Kreiss’s eyes snapped open at that question. It didn’t fit with everything else Farnsworth had been saying. It was too… tactical.

“Have Carter come alone to the industrial area,” Kreiss said.

“I’ll find her.”

There was another pause on the line. Then Farnsworth said, “Three hours. And not alone—she has to have backup.”

“Distant backup.”

“Agreed.”

“Three hours,” Kreiss repeated, and switched the phone off. He leaned sideways and let himself settle back into the pine straw, his eyes staring up into the treetops, unseeing. He did, in fact, have what the Bureau wanted.

Much more than they needed. Direct corroborating evidence of a deliberate policy to suppress and impede the investigation at the nuclear labs.

Not derived from any investigation, but from Ephraim Glower’s safe, which he, Kreiss, had rifled after discovering the bodies. He had felt more than a little guilt when he beheld that blood bath, but that guilt vanished when he read what was in Glower’s safe. He smiled for the first time that day, or maybe even that week.

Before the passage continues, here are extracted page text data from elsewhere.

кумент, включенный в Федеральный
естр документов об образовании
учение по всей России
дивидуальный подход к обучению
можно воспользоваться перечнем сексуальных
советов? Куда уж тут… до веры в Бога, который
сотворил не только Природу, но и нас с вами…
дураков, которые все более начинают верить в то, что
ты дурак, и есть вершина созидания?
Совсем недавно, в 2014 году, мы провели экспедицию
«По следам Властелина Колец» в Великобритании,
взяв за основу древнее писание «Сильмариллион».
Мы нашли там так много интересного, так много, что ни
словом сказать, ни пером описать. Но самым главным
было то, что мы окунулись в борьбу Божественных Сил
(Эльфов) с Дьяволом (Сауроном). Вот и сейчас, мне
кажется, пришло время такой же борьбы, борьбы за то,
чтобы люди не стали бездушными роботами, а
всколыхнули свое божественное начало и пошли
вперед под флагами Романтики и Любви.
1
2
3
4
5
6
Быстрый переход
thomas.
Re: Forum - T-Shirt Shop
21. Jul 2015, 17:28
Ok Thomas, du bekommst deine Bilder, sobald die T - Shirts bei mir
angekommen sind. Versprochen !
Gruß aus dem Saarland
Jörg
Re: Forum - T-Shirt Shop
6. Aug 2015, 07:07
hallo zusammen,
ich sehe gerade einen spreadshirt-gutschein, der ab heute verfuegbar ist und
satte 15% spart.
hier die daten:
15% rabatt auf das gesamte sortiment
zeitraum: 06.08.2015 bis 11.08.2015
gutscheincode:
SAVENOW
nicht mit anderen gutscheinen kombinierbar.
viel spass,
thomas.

They would be expecting him to take them to a safety-deposit box somewhere and produce an envelope. They would positively howl when they found out where it was. And what it was.

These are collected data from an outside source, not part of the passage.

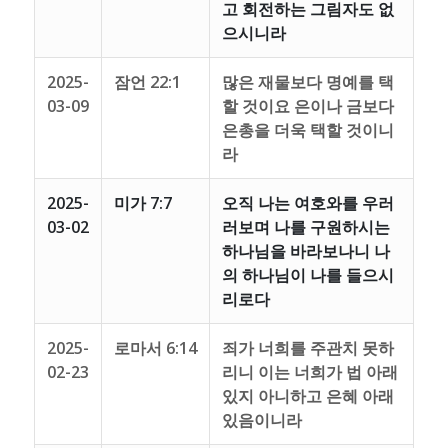
고 회전하는 그림자도 없
으시니라
2025-
잠언 22:1
많은 재물보다 명예를 택
03-09
할 것이요 은이나 금보다
은총을 더욱 택할 것이니
라
2025-
미가 7:7
오직 나는 여호와를 우러
03-02
러보며 나를 구원하시는
하나님을 바라보나니 나
의 하나님이 나를 들으시
리로다
2025-
로마서 6:14
죄가 너희를 주관치 못하
02-23
리니 이는 너희가 법 아래
있지 아니하고 은혜 아래
있음이니라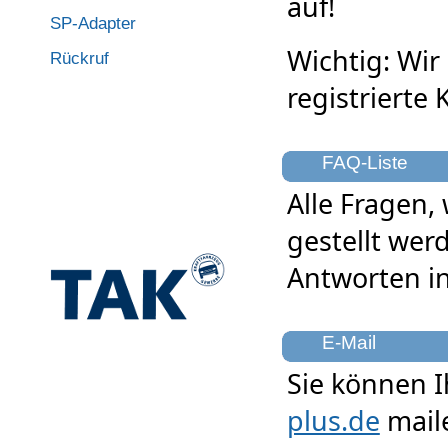
auf!
SP-Adapter
Wichtig: Wir
Rückruf
registrierte
FAQ-Liste
Alle Fragen,
gestellt wer
Antworten i
E-Mail
Sie können 
plus.de
mail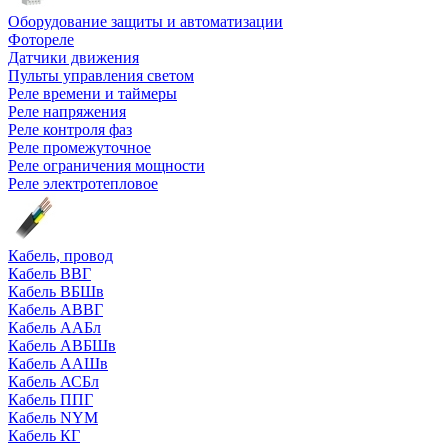
Оборудование защиты и автоматизации
Фотореле
Датчики движения
Пульты управления светом
Реле времени и таймеры
Реле напряжения
Реле контроля фаз
Реле промежуточное
Реле ограничения мощности
Реле электротепловое
Кабель, провод
Кабель ВВГ
Кабель ВБШв
Кабель АВВГ
Кабель ААБл
Кабель АВБШв
Кабель ААШв
Кабель АСБл
Кабель ППГ
Кабель NYM
Кабель КГ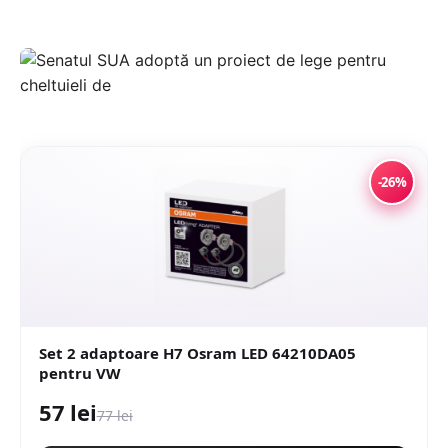
-26%
Set 2 adaptoare H7 Osram LED 64210DA05
pentru VW
57 lei
77 lei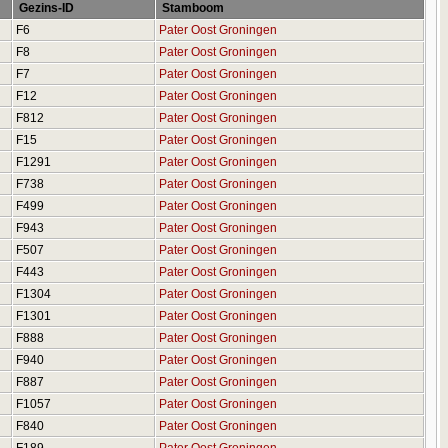
Gezins-ID
Stamboom
F6
Pater Oost Groningen
F8
Pater Oost Groningen
F7
Pater Oost Groningen
F12
Pater Oost Groningen
F812
Pater Oost Groningen
F15
Pater Oost Groningen
F1291
Pater Oost Groningen
F738
Pater Oost Groningen
F499
Pater Oost Groningen
F943
Pater Oost Groningen
F507
Pater Oost Groningen
F443
Pater Oost Groningen
F1304
Pater Oost Groningen
F1301
Pater Oost Groningen
F888
Pater Oost Groningen
F940
Pater Oost Groningen
F887
Pater Oost Groningen
F1057
Pater Oost Groningen
F840
Pater Oost Groningen
F189
Pater Oost Groningen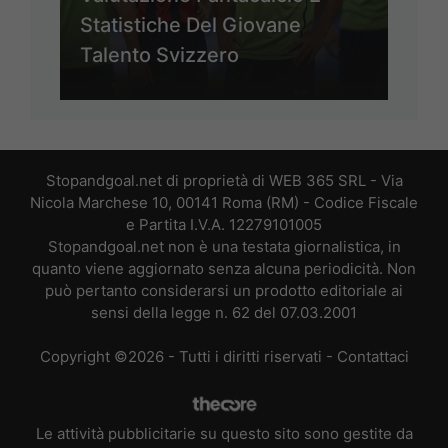
Statistiche Del Giovane
Talento Svizzero
Stopandgoal.net di proprietà di WEB 365 SRL - Via
Nicola Marchese 10, 00141 Roma (RM) - Codice Fiscale
e Partita I.V.A. 12279101005
Stopandgoal.net non è una testata giornalistica, in
quanto viene aggiornato senza alcuna periodicità. Non
può pertanto considerarsi un prodotto editoriale ai
sensi della legge n. 62 del 07.03.2001
Copyright ©2026 - Tutti i diritti riservati -
Contattaci
Le attività pubblicitarie su questo sito sono gestite da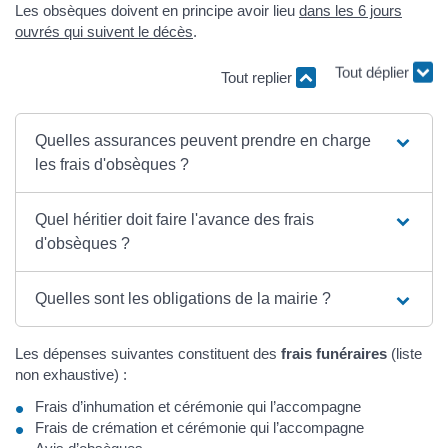
Les obsèques doivent en principe avoir lieu
dans les 6 jours
ouvrés qui suivent le décès
.
Tout déplier
Tout replier
Quelles assurances peuvent prendre en charge
les frais d'obsèques ?
Quel héritier doit faire l'avance des frais
d'obsèques ?
Quelles sont les obligations de la mairie ?
Les dépenses suivantes constituent des
frais funéraires
(liste
non exhaustive) :
Frais d’inhumation et cérémonie qui l’accompagne
Frais de crémation et cérémonie qui l’accompagne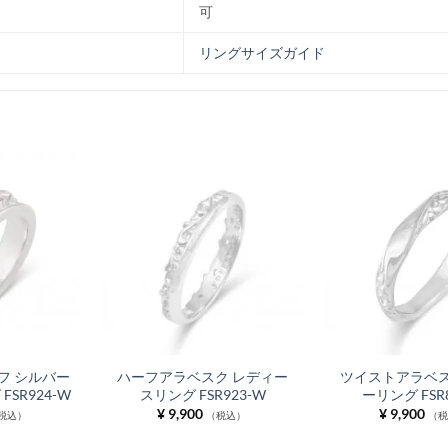
可
リングサイズガイド
フ シルバー
ハーフアラベスク レディー
ツイストアラベス
SR924-W
スリング FSR923-W
ーリング FSR
¥
9,900
¥
9,900
税込）
（税込）
（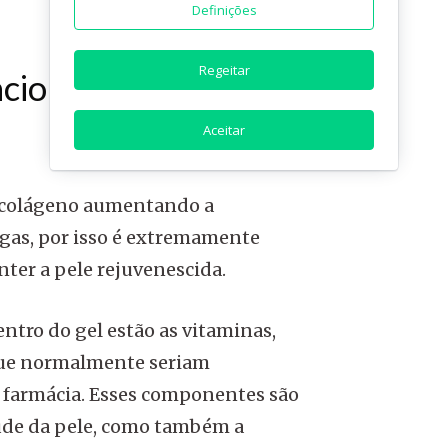
Definições
Regeitar
nciona como
Aceitar
e colágeno aumentando a
ugas, por isso é extremamente
ter a pele rejuvenescida.
tro do gel estão as vitaminas,
que normalmente seriam
 farmácia. Esses componentes são
aúde da pele, como também a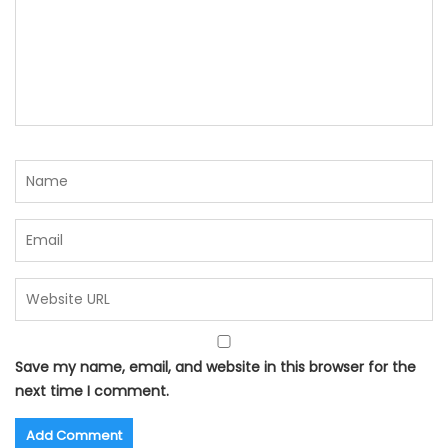
Save my name, email, and website in this browser for the
next time I comment.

Then he remembered that ventilator, spinning quietly in the still air of morning. He looked at his watch. He had three hours. Why not go see?

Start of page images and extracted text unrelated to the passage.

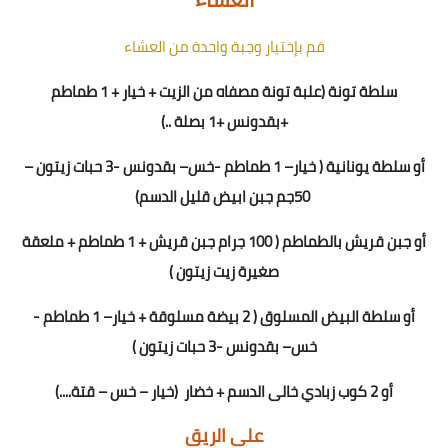
قم بإختيار وجبة واحدة من العشاء
سلطة تونة (علبة تونة مصفاه من الزيت + خيار + 1 طماطم
+بقدونس +1 بصلة ..)
أو سلطة يونانية
(
خيار
–
1 طماطم
-
خس
– بقدونس -
3
حبات زيتون –
0جم جبن ابيض قليل الدسم)
5
أو جبن قريش بالطماطم ( 1
00
جرام جبن قريش + 1 طماطم + ملعقة
صغيرة زيت زيتون )
أو سلطة البيض المسلوق ( 2 بيضة مسلوقة + خيار
–
1 طماطم
-
خس
– بقدونس -
3
حبات زيتون
)
أو 2 كوب زبادي خالى الدسم
+
خضار
(خيار – خس – قتة
....
)
على الريق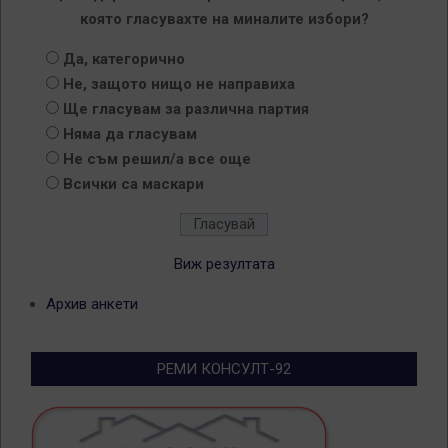
която гласувахте на миналите избори?
Да, категорично
Не, защото нищо не направиха
Ще гласувам за различна партия
Няма да гласувам
Не съм решил/а все още
Всички са маскари
Виж резултата
Архив анкети
РЕМИ КОНСУЛТ-92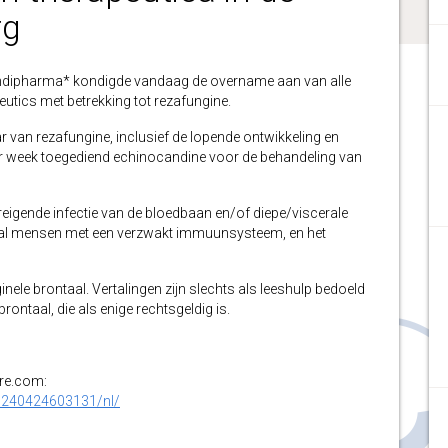
rg
pharma* kondigde vandaag de overname aan van alle
utics met betrekking tot rezafungine.
an rezafungine, inclusief de lopende ontwikkeling en
per week toegediend echinocandine voor de behandeling van
reigende infectie van de bloedbaan en/of diepe/viscerale
oral mensen met een verzwakt immuunsysteem, en het
inele brontaal. Vertalingen zijn slechts als leeshulp bedoeld
ontaal, die als enige rechtsgeldig is.
ire.com:
0240424603131/nl/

Farnsworth took Janet with him down to the secure-communications area of the office. To her surprise, Billy Smith was manning the communication console. He winked at her as Farnsworth ordered him to get Assistant Director Greer’s office on the line. The operator on the Washington end told him to stand by.

“This is the biggest thing that you’ll ever be involved in,” he told Janet.

“If we can prove that the Chinese campaign contributions bought breathing room for their spies in the Energy Department, and that someone at Justice helped it happen, the Bureau will be invincible.”

“But according to Lynn Kreiss, that ‘someone’ injustice had some help in the Bureau,” Janet pointed out. This comment elicited a gas-pain expression from Farnsworth. Then Assistant Director Greer himself was on the secure link.

 

Farnsworth briefed him on what had been agreed. Greer immediately overruled the RAs plan to send just Carter and some backup agents to pick Kreiss up.

“You go yourself, and take along every swinging dick in the office,” he ordered.

“I want nothing going wrong here. The last time you sent people to that goddamned arsenal, it blew up in your faces, literally.”

“Sir, Kreiss is nervous,” Farnsworth said.

“He sees a crowd, he may change his mind.”

“Then make sure he doesn’t see a goddamned crowd. Now, you think he has evidence? Real evidence? Not just opinions?”

“I think if all he had were opinions, he wouldn’t have been hammered the way he was five years ago. I think he has something, and now that all that shit about the labs has resurfaced, those people are scared of it. But first and foremost, we must get the daughter back, or nothing good happens.

Kreiss without the daughter is useless.”

“Then make it happen. Pick him up and get him up here, with his evidence.

Quickly, before our dear friends down at Justice figure out what’s happening. Once the director evaluates the situation, we’ll make the appropriate calls and get the daughter back.”

“What if they won’t?”

“Won’t what?”

“Give the daughter back. What if they insist we give them Kreiss before they’ll let the daughter go?”

“Once he gives us his evidence, I don’t give a shit about what happens to Kreiss. He embarrassed the Bureau. The spooks can have him. Believe me, we don’t have to go public with what we know to achieve the desired effect.”

Farnsworth opened his mouth to say something but then closed it.